A task typically represents an instance of work that takes a couple of seconds to a couple of minutes to perform.

Creating an invoice, including steps like entering customer details, adding item lines, and submitting the invoice.

Tasks

Data processing types

Note

You access these processing types from the Run button on the Task Mining UI.

Data processing type

Description

Process new data (delta)

Processes new incoming data only. Ideal for keeping your dataset updated with the latest information while keeping the data processing duration low so your data is updated as fast as possible.

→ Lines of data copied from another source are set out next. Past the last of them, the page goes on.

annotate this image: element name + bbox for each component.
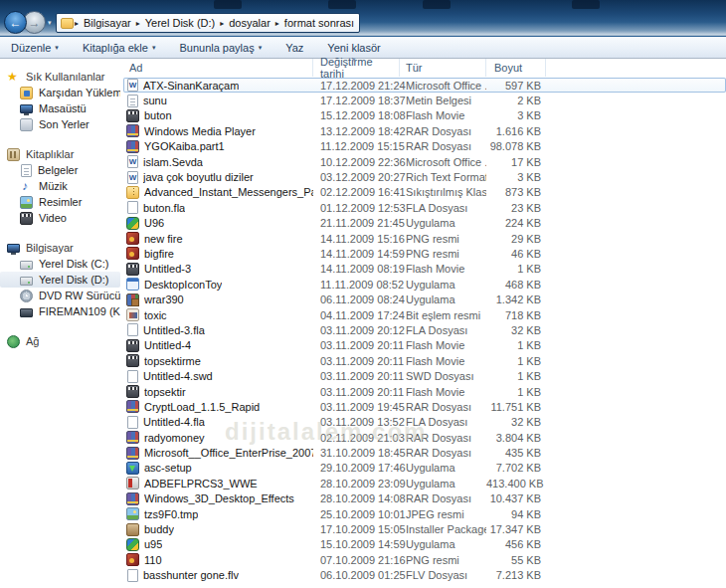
file-row[interactable]: wrar39006.11.2009 08:24Uygulama1.342 KB bbox=[123, 292, 726, 306]
file-row[interactable]: Microsoft__Office_EnterPrise_2007__activ… bbox=[123, 445, 726, 460]
file-row[interactable]: YGOKaiba.part111.12.2009 15:15RAR Dosyas… bbox=[123, 139, 726, 154]
file-name-text: tzs9F0.tmp bbox=[144, 508, 198, 520]
file-size-cell: 3 KB bbox=[486, 171, 546, 183]
breadcrumb-item[interactable]: format sonrası bbox=[280, 17, 358, 29]
file-name-cell: asc-setup bbox=[123, 462, 313, 475]
file-row[interactable]: Untitled-314.11.2009 08:19Flash Movie1 K… bbox=[123, 262, 726, 277]
file-row[interactable]: Untitled-3.fla03.11.2009 20:12FLA Dosyas… bbox=[123, 322, 726, 337]
file-row[interactable]: asc-setup29.10.2009 17:46Uygulama7.702 K… bbox=[123, 461, 726, 476]
sidebar-section-kitapliklar: KitaplıklarBelgelerMüzikResimlerVideo bbox=[0, 146, 121, 226]
sidebar-item-belgeler[interactable]: Belgeler bbox=[0, 162, 120, 178]
file-name-text: Untitled-4 bbox=[144, 339, 191, 351]
column-header-type[interactable]: Tür bbox=[400, 59, 486, 77]
file-name-text: u95 bbox=[144, 538, 162, 550]
sidebar-item-label: Yerel Disk (C:) bbox=[39, 258, 109, 270]
navigation-buttons: ← → ▾ bbox=[4, 11, 52, 34]
file-row[interactable]: ADBEFLPRCS3_WWE28.10.2009 23:09Uygulama4… bbox=[123, 476, 726, 490]
address-bar[interactable]: ▸Bilgisayar▸Yerel Disk (D:)▸dosyalar▸for… bbox=[56, 13, 360, 33]
sidebar-item-muzik[interactable]: Müzik bbox=[0, 178, 120, 194]
file-date-cell: 02.11.2009 21:03 bbox=[313, 432, 400, 444]
sidebar-item-son-yerler[interactable]: Son Yerler bbox=[0, 116, 120, 132]
blank-doc-icon bbox=[127, 569, 138, 582]
file-row[interactable]: topsektirme03.11.2009 20:11Flash Movie1 … bbox=[123, 353, 726, 368]
file-row[interactable]: U9621.11.2009 21:45Uygulama224 KB bbox=[123, 216, 726, 231]
file-size-cell: 873 KB bbox=[486, 186, 546, 198]
sidebar-item-video[interactable]: Video bbox=[0, 210, 120, 226]
column-header-size[interactable]: Boyut bbox=[486, 59, 546, 77]
file-row[interactable]: buton15.12.2009 18:08Flash Movie3 KB bbox=[123, 108, 726, 123]
file-row[interactable]: 11007.10.2009 21:16PNG resmi55 KB bbox=[123, 552, 726, 567]
setup-app-icon bbox=[126, 462, 139, 475]
file-row[interactable]: CryptLoad_1.1.5_Rapid03.11.2009 19:45RAR… bbox=[123, 399, 726, 414]
file-date-cell: 14.11.2009 15:16 bbox=[313, 233, 400, 245]
file-row[interactable]: islam.Sevda10.12.2009 22:36Microsoft Off… bbox=[123, 154, 726, 169]
breadcrumb-separator-icon: ▸ bbox=[358, 19, 360, 28]
toolbar-button-yaz[interactable]: Yaz bbox=[285, 42, 303, 54]
file-row[interactable]: buddy17.10.2009 15:05Installer Package17… bbox=[123, 521, 726, 536]
file-row[interactable]: ATX-SinanKaraçam17.12.2009 21:24Microsof… bbox=[123, 78, 726, 93]
column-header-name[interactable]: Ad bbox=[123, 59, 313, 77]
breadcrumb-item[interactable]: dosyalar bbox=[225, 17, 274, 29]
file-row[interactable]: topsektir03.11.2009 20:11Flash Movie1 KB bbox=[123, 384, 726, 399]
file-row[interactable]: sunu17.12.2009 18:37Metin Belgesi2 KB bbox=[123, 93, 726, 107]
file-row[interactable]: DesktopIconToy11.11.2009 08:52Uygulama46… bbox=[123, 277, 726, 292]
sidebar-section-sik-kullanilanlar: Sık KullanılanlarKarşıdan YüklemelerMasa… bbox=[0, 69, 121, 132]
file-size-cell: 597 KB bbox=[486, 80, 546, 92]
toolbar-button-kitapliga-ekle[interactable]: Kitaplığa ekle▾ bbox=[83, 42, 156, 54]
file-size-cell: 1 KB bbox=[486, 263, 546, 275]
sidebar-item-resimler[interactable]: Resimler bbox=[0, 194, 120, 210]
file-date-cell: 13.12.2009 18:42 bbox=[313, 125, 400, 137]
sidebar-section-ag-header[interactable]: Ağ bbox=[0, 333, 121, 349]
sidebar-item-masaustu[interactable]: Masaüstü bbox=[0, 100, 120, 116]
sidebar-section-sik-kullanilanlar-header[interactable]: Sık Kullanılanlar bbox=[0, 69, 121, 85]
sidebar-item-fireman109-k[interactable]: FIREMAN109 (K:) bbox=[0, 303, 120, 319]
file-row[interactable]: buton.fla01.12.2009 12:53FLA Dosyası23 K… bbox=[123, 200, 726, 215]
file-size-cell: 1 KB bbox=[486, 370, 546, 382]
file-row[interactable]: Windows_3D_Desktop_Effects28.10.2009 14:… bbox=[123, 491, 726, 506]
sidebar-item-karsidan-yuklemeler[interactable]: Karşıdan Yüklemeler bbox=[0, 85, 120, 100]
column-header-date[interactable]: Değiştirme tarihi▾ bbox=[313, 59, 400, 77]
breadcrumb-item[interactable]: Bilgisayar bbox=[80, 17, 135, 29]
file-size-cell: 1 KB bbox=[486, 339, 546, 351]
file-row[interactable]: Untitled-4.swd03.11.2009 20:11SWD Dosyas… bbox=[123, 368, 726, 383]
file-name-text: bigfire bbox=[144, 248, 174, 260]
file-name-cell: ATX-SinanKaraçam bbox=[123, 79, 313, 92]
toolbar-button-bununla-paylas[interactable]: Bununla paylaş▾ bbox=[179, 42, 262, 54]
file-row[interactable]: u9515.10.2009 14:59Uygulama456 KB bbox=[123, 537, 726, 552]
file-name-cell: java çok boyutlu diziler bbox=[123, 171, 313, 184]
file-row[interactable]: Advanced_Instant_Messengers_Password...0… bbox=[123, 185, 726, 200]
file-row[interactable]: basshunter gone.flv06.10.2009 01:25FLV D… bbox=[123, 568, 726, 583]
music-library-icon bbox=[20, 180, 33, 193]
sidebar-section-bilgisayar-header[interactable]: Bilgisayar bbox=[0, 240, 121, 256]
file-name-cell: u95 bbox=[123, 538, 313, 551]
toolbar-button-yeni-klasor[interactable]: Yeni klasör bbox=[327, 42, 380, 54]
sidebar-item-yerel-disk-c[interactable]: Yerel Disk (C:) bbox=[0, 256, 120, 272]
file-type-cell: FLA Dosyası bbox=[400, 202, 486, 214]
file-row[interactable]: radyomoney02.11.2009 21:03RAR Dosyası3.8… bbox=[123, 430, 726, 445]
file-row[interactable]: Windows Media Player13.12.2009 18:42RAR … bbox=[123, 123, 726, 138]
recent-pages-chevron-icon[interactable]: ▾ bbox=[48, 19, 52, 27]
file-row[interactable]: Untitled-403.11.2009 20:11Flash Movie1 K… bbox=[123, 338, 726, 353]
computer-icon bbox=[7, 244, 20, 253]
flash-movie-icon bbox=[126, 109, 139, 122]
documents-library-icon bbox=[21, 164, 32, 177]
rtf-doc-icon bbox=[127, 171, 138, 184]
sidebar-section-kitapliklar-header[interactable]: Kitaplıklar bbox=[0, 146, 121, 162]
file-row[interactable]: tzs9F0.tmp25.10.2009 10:01JPEG resmi94 K… bbox=[123, 506, 726, 521]
file-name-text: java çok boyutlu diziler bbox=[143, 171, 254, 183]
sidebar-item-yerel-disk-d[interactable]: Yerel Disk (D:) bbox=[0, 272, 120, 288]
file-row[interactable]: bigfire14.11.2009 14:59PNG resmi46 KB bbox=[123, 246, 726, 261]
file-name-cell: toxic bbox=[123, 308, 313, 321]
file-row[interactable]: toxic04.11.2009 17:24Bit eşlem resmi718 … bbox=[123, 307, 726, 322]
file-row[interactable]: java çok boyutlu diziler03.12.2009 20:27… bbox=[123, 169, 726, 184]
toolbar-button-duzenle[interactable]: Düzenle▾ bbox=[11, 42, 59, 54]
file-row[interactable]: new fire14.11.2009 15:16PNG resmi29 KB bbox=[123, 231, 726, 246]
dropdown-caret-icon: ▾ bbox=[152, 44, 156, 52]
file-name-text: new fire bbox=[144, 233, 183, 245]
back-button[interactable]: ← bbox=[4, 11, 27, 34]
sidebar-item-dvd-rw-surucusu[interactable]: DVD RW Sürücüsü (E bbox=[0, 288, 120, 303]
file-name-text: YGOKaiba.part1 bbox=[144, 140, 225, 152]
file-row[interactable]: Untitled-4.fla03.11.2009 13:52FLA Dosyas… bbox=[123, 415, 726, 430]
adobe-app-icon bbox=[126, 477, 139, 490]
breadcrumb-item[interactable]: Yerel Disk (D:) bbox=[141, 17, 220, 29]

Reprocess existing data (full)

Limited availability

This functionality is currently in limited availability. If you’re interested in trying it out, get in touch with us at Celopeers.

Reprocesses all existing data to apply new or updated rules, labels, business events, or tasks. Consistently applying changes across the entire data set ensures your analysis is consistent.

Processing new data (delta)

  1. Client sends new data into the user_interaction_event_log table.

  2. New data from user_interaction_event_log is processed:

    1. Applies predefined ‘out of the box’ and user-defined labels to raw events; the enriched event is available in table TM_Labled_Data

    2. Applies tasks, where the tables Tasks, Task_instances, and Tasks_Join contain the discovered tasks, with:

      1. Tasks containing the list of task names defined by the user.

      2. Task_instances linked to Tasks an containing zero or more found task instances.

      3. Tasks_Join being a n:n join table between a task instance and tm_labeled_data events.

      Note

      Data is processed in batches of up to 10 million rows for efficiency.

  3. Data model automatically reloads to reflect the newly-processed data.

Re-processing existing data (full)

Limited availability

This functionality is currently in limited availability. If you’re interested in trying it out, get in touch with us at Celopeers.

  1. Initiation: User triggers reprocessing through the UI.

  2. Preparation:

    1. Creates temporary tables in the background which don’t contribute to APC consumption; these are basically a copy of existing tables.

    2. Copies all existing data from user_interaction_event_log and user_interaction_event_log_history into the newly-created temporary reprocessing tables.

  3. Processing: Performs steps 2 and 3 of processing new data (delta) on batches of up to 10 million rows and repeats until all raw event rows have been processed.

  4. Finalization: If successful: Temporary reprocessing tables are renamed to replace the original tables. The original tables are then replaced by the temporay tables which now contain the re-processed results. A reload of the data model is triggered to ensure the latest data is available for analysis. The new data is kept in the user_interaction_event_log table until the next scheduled processing.

  5. Failure path: If reprocessing fails, all temporary tables created are dropped to clean up. The system sets the reprocessing job execution status to Failed and this is displayed in the Run & Schedule UI.